§ WHAT IS REQUIRED: While copying the entries exactly, leave out each picture they contain.

[Start of Attachment]

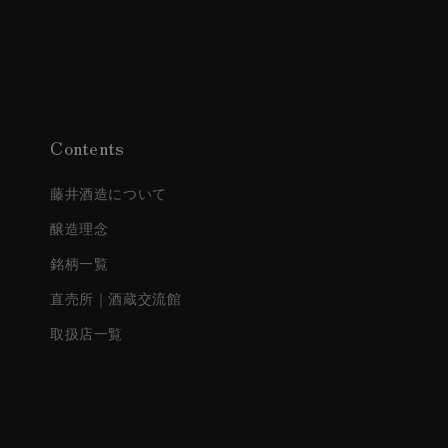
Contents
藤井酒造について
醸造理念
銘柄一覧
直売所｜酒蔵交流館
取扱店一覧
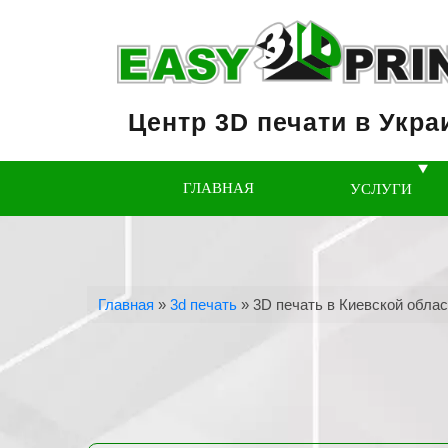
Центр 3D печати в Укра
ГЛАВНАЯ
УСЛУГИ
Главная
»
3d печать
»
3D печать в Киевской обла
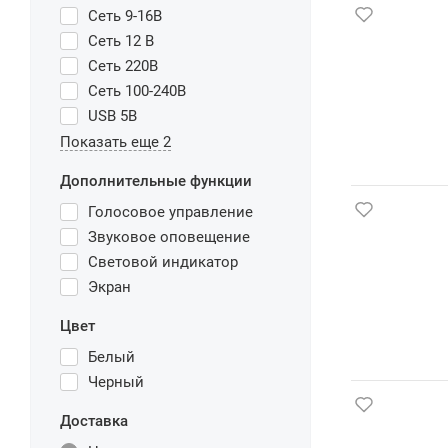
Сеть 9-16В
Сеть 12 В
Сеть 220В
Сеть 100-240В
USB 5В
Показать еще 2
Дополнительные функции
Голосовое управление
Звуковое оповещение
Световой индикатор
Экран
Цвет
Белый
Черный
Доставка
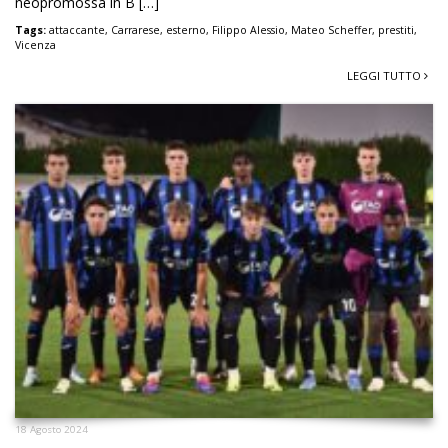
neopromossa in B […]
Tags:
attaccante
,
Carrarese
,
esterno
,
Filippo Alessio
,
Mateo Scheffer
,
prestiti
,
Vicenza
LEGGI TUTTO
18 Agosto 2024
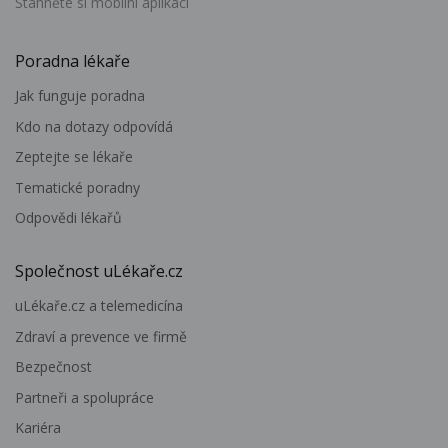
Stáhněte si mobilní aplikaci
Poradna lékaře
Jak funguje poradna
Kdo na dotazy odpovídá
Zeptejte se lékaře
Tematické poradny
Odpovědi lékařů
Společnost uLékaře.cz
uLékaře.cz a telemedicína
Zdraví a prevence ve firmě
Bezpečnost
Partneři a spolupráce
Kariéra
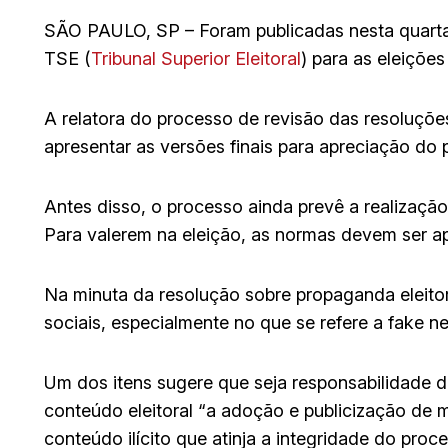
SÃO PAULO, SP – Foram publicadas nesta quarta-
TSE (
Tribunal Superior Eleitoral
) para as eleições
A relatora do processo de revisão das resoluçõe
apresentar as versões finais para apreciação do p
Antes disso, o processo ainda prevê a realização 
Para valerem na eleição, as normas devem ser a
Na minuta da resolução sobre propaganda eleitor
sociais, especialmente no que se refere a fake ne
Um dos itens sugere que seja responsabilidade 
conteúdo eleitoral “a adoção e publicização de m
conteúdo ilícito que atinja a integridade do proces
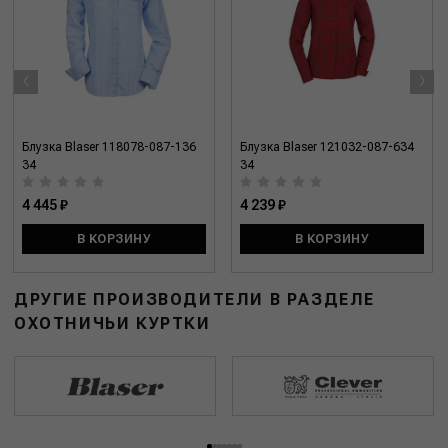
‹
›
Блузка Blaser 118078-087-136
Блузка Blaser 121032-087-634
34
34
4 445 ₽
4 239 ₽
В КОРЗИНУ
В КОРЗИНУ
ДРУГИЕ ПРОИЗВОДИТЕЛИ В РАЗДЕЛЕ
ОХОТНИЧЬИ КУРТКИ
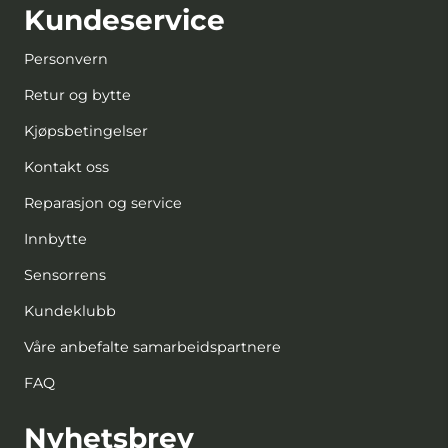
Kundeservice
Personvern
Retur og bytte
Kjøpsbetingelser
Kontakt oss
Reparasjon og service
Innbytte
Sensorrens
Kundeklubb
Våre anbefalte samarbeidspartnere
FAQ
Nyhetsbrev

[End of Attachment]

§ YOUR SOLUTION:
Contents
藤井酒造について
醸造理念
銘柄一覧
直売所｜酒蔵交流館
取扱店一覧
Центр 3D печати в Укра
ГЛАВНАЯ
УСЛУГИ
Главная
»
3d печать
»
3D печать в Киевской обла
Сеть 9-16В
Сеть 12 В
Сеть 220В
Сеть 100-240В
USB 5В
Показать еще 2
Дополнительные функции
Голосовое управление
Звуковое оповещение
Световой индикатор
Экран
Цвет
Белый
Черный
Доставка
neopromossa in B […]
Tags:
attaccante
,
Carrarese
,
esterno
,
Filippo Alessio
,
Mateo Scheffer
,
prestiti
,
Vicenza
LEGGI TUTTO
18 Agosto 2024
Stáhněte si mobilní aplikaci
Poradna lékaře
Jak funguje poradna
Kdo na dotazy odpovídá
Zeptejte se lékaře
Tematické poradny
Odpovědi lékařů
Společnost uLékaře.cz
uLékaře.cz a telemedicína
Zdraví a prevence ve firmě
Bezpečnost
Partneři a spolupráce
Kariéra
SÃO PAULO, SP – Foram publicadas nesta quarta-
TSE (
Tribunal Superior Eleitoral
) para as eleições
A relatora do processo de revisão das resoluçõe
apresentar as versões finais para apreciação do p
Antes disso, o processo ainda prevê a realização 
Para valerem na eleição, as normas devem ser a
Na minuta da resolução sobre propaganda eleitor
sociais, especialmente no que se refere a fake ne
Um dos itens sugere que seja responsabilidade 
conteúdo eleitoral “a adoção e publicização de m
conteúdo ilícito que atinja a integridade do proces
‹
›
Блузка Blaser 118078-087-136
Блузка Blaser 121032-087-634
34
34
4 445 ₽
4 239 ₽
В КОРЗИНУ
В КОРЗИНУ
ДРУГИЕ ПРОИЗВОДИТЕЛИ В РАЗДЕЛЕ
ОХОТНИЧЬИ КУРТКИ
Kundeservice
Personvern
Retur og bytte
Kjøpsbetingelser
Kontakt oss
Reparasjon og service
Innbytte
Sensorrens
Kundeklubb
Våre anbefalte samarbeidspartnere
FAQ
Nyhetsbrev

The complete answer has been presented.